Wichtig ist nur, daß die Teile später passen und stabil sind, und wenn Du vor dem Slicen ein wenig skalieren musst, ist das auch kein Beinbruch.

Wenn ich Dir nicht vom Brummen berichtet habe, dann erinnere mich ... ich bin leider so penibel.

Vielen Dank :-)

Ich berichte.
 
U

User 31269

Basierend auf den Hinweisen von Marc habe ich am Aluprofil mit dem Finger gefühlt und tatsächlich ist dort eine Schnittkante oder -grat zu spüren, sodass mit etwas "Glück" der Ausschnitt des Gleiters mit Anycubic PLA gedruckt super passen könnte.

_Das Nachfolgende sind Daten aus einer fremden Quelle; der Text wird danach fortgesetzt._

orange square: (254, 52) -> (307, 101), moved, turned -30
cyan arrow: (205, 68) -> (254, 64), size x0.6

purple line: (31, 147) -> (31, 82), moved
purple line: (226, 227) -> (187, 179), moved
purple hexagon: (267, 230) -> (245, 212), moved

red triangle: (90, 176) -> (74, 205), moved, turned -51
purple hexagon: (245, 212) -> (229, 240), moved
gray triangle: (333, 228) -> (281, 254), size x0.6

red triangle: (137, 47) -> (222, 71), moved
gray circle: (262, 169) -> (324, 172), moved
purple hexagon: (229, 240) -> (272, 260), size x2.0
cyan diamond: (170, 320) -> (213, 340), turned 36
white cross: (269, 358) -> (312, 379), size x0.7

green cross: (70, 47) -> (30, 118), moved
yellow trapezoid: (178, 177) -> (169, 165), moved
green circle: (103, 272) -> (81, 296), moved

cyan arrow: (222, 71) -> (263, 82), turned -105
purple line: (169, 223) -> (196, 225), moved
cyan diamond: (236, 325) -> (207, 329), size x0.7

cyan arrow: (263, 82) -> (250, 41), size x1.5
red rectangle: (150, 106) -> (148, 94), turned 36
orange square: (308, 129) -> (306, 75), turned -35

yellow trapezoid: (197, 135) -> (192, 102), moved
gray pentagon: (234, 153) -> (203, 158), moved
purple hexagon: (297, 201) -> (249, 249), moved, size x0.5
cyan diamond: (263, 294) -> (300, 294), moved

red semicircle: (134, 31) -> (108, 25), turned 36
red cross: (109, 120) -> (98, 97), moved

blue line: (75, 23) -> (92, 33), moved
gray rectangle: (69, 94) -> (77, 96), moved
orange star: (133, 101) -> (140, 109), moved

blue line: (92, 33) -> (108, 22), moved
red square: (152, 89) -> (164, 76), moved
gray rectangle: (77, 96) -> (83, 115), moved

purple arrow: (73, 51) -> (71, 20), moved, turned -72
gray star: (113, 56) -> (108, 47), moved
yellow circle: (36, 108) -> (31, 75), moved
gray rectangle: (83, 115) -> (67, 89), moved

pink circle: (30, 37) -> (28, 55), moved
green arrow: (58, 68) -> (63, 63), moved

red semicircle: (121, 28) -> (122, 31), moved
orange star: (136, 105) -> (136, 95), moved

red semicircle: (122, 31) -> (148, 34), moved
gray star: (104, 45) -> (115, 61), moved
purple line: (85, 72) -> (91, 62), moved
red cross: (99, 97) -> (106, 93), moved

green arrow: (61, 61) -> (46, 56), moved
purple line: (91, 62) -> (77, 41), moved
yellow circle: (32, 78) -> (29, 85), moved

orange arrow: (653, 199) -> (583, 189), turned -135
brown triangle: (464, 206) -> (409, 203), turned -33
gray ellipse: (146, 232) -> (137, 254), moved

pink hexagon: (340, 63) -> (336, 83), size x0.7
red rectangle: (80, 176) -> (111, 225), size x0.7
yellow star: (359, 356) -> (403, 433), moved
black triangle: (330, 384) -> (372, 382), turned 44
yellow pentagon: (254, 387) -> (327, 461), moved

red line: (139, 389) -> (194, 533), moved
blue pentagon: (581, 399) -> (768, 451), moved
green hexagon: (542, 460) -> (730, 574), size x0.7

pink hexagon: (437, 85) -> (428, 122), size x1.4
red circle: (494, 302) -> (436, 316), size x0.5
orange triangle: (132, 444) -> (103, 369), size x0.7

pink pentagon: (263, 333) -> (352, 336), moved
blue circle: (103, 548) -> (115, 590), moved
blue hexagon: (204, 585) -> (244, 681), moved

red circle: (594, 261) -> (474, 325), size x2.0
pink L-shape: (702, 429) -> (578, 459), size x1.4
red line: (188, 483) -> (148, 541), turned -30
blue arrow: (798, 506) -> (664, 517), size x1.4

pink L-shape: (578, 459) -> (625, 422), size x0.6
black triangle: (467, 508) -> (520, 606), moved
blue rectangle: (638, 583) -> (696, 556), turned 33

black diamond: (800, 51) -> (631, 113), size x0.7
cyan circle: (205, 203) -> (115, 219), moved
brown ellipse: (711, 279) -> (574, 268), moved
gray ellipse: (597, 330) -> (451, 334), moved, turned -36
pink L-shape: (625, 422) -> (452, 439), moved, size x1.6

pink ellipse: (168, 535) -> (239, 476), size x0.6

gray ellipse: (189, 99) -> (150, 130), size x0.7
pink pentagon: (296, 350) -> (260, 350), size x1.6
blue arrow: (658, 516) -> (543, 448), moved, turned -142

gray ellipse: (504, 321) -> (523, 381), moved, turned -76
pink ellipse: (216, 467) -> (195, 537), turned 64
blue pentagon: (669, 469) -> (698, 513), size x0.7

Um eine bessere Aussage zu erhalten läuft gerade ein größerer Abschnitt des Gleiters und dann steht das entgraten des Profils an.
 
U

User 4938

Sagen wir, es geht - aber ob ein Messwinkel da wirklich eine verlässliche Einschätzung zuläßt, ist fraglich - das Druckbett des Druckers habe ich z.B. in Waage gestellt (d.h. der Rahmen ist leicht unterlegt) und auch die Aluauflage für den Extruder entsprechend kontrolliert (im Verhältnis zum Druckbett).

Als Anfänger ging mir durch den Kopf, dass es bei hohen Objekten ganz nützlich sein könnte ...

Stellt sich die Frage, ob ich - wie schon einmal geäußert - die Außenseiten vielleicht wirklich mit Schleifpapier behandeln sollte oder eben bei den Gleitern gerade nicht.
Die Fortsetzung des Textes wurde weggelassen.